Aamir Khan's latest film "Dangal" is now Bollywood's highest grossing movie of all time, breaking the record set by his previous release "PK" in 2014.
"Dangal" pulled in around 349.65 billion rupees ($50 million) in net domestic revenue by Sunday, trade sources said, overtaking PK's box office haul of 3.38 billion rupees ($49 million).
The film, directed by Nitesh Tiwari, is based on real-life wrestler Mahavir Singh Phogat and his struggle to turn his daughters into world-class wrestlers. The film is still in cinemas and doesn't face competition till January's big release next week - Shah Rukh Khan's "Raees".

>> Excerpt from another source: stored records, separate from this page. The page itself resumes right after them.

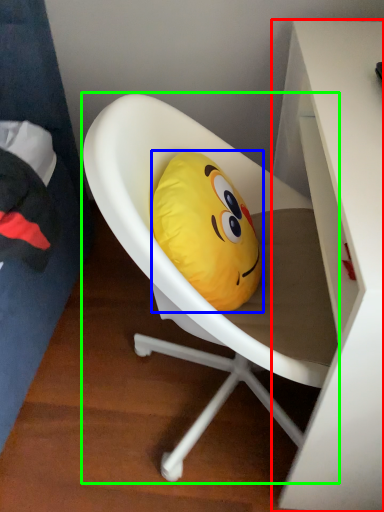 Question: Which object is positioned closest to desk (highlighted by a red box)? Select from pillow (highlighted by a blue box) and chair (highlighted by a green box).

Choices:
 (A) pillow
 (B) chair

Answer: (B) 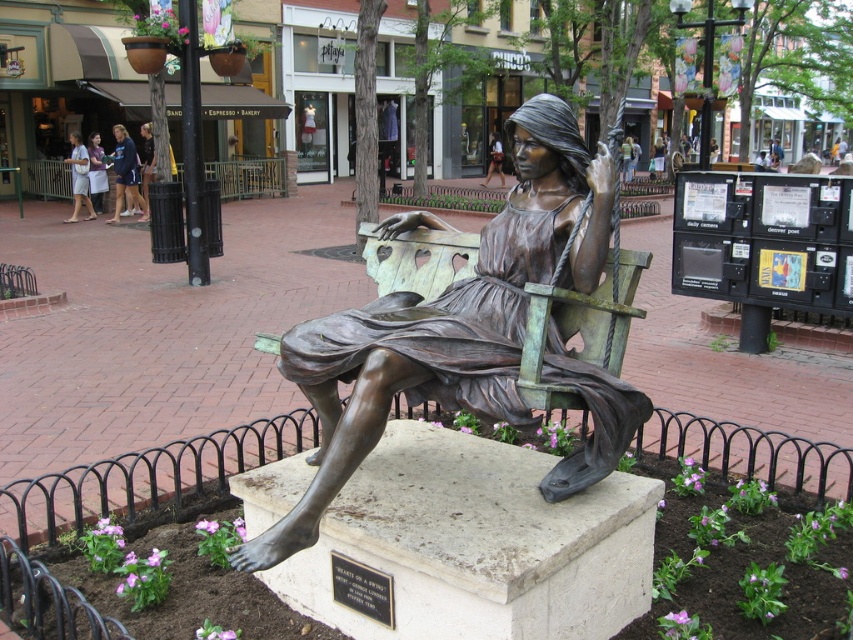 Question: Does blue athletic wear at left appear on the left side of white cotton shorts at left?

Choices:
 (A) no
 (B) yes

Answer: (A)

Question: Can you confirm if white cotton shorts at left is thinner than light brown leather jacket at upper center?

Choices:
 (A) no
 (B) yes

Answer: (A)

Question: Observing the image, what is the correct spatial positioning of bronze statue at center in reference to blue athletic wear at left?

Choices:
 (A) below
 (B) above

Answer: (A)

Question: Among these objects, which one is nearest to the camera?

Choices:
 (A) bronze statue at center
 (B) blue athletic wear at left

Answer: (A)

Question: Based on their relative distances, which object is nearer to the light brown leather jacket at upper center?

Choices:
 (A) white cotton shorts at left
 (B) bronze statue at center
 (C) blue athletic wear at left

Answer: (C)

Question: Estimate the real-world distances between objects in this image. Which object is closer to the bronze statue at center?

Choices:
 (A) light brown leather jacket at upper center
 (B) white cotton shorts at left

Answer: (B) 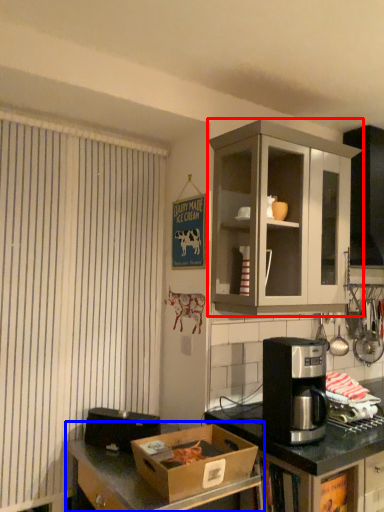 Question: Which of the following is the closest to the observer, cabinetry (highlighted by a red box) or desk (highlighted by a blue box)?

Choices:
 (A) cabinetry
 (B) desk

Answer: (B) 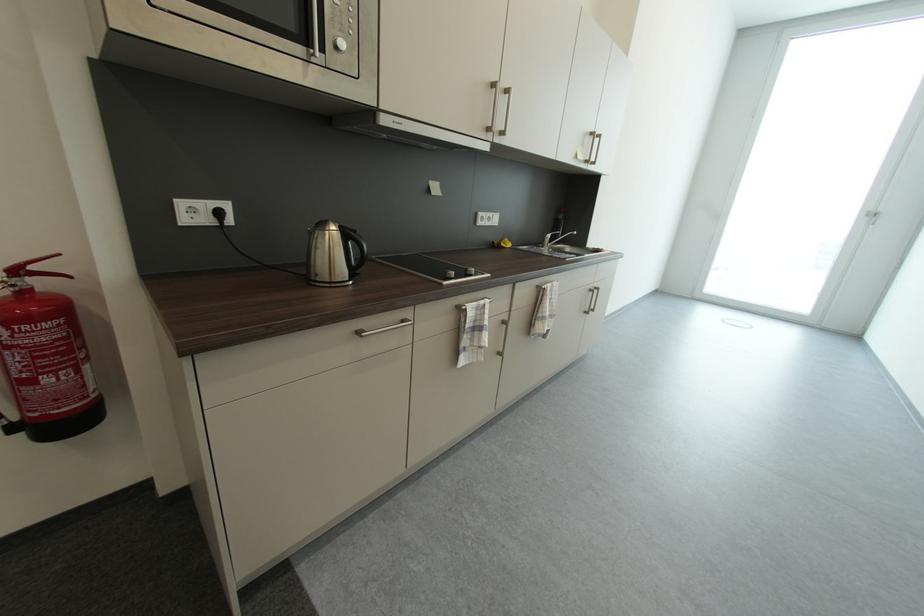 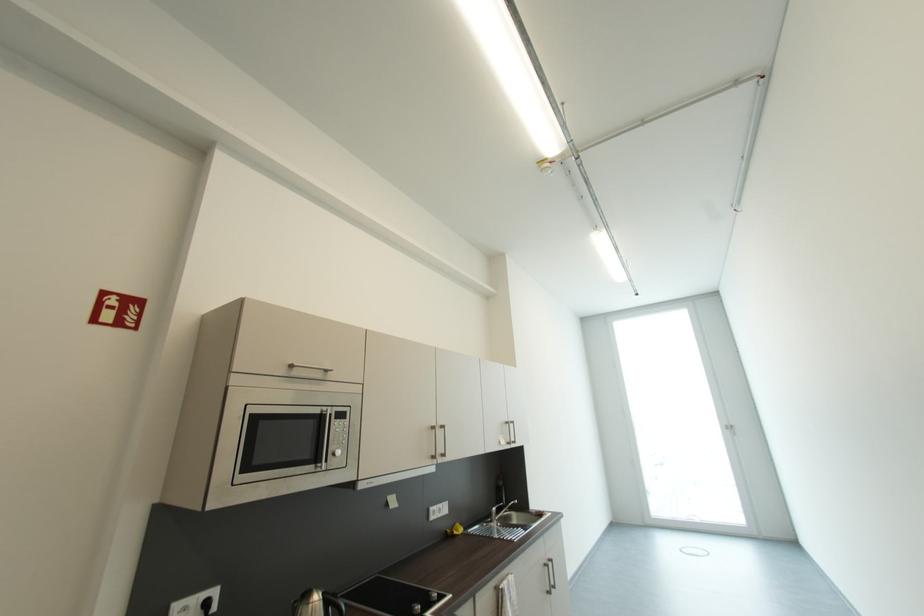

Aamir Khan's penchant for choosing stories that reflect Indian themes and a publicity blitzkrieg seems to have paid off. Three of the four top-grossing Hindi films of all time feature the 51-year-old actor in the lead, with only Salman Khan's 2015 "Bajrangi Bhaijaan" breaking the monopoly.
The critically acclaimed "Dangal" opened in cinemas on Dec. 23 and took in more than a billion rupees ($14 million) in domestic ticket sales in three days.
For a movie industry with only one blockbuster for much of 2016 (Salman Khan's "Sultan", also the story of a wrestler), the success of "Dangal" comes as a huge relief to film-makers, and allayed concerns that box office collections would be affected by India's demonetisation of high-value currency notes.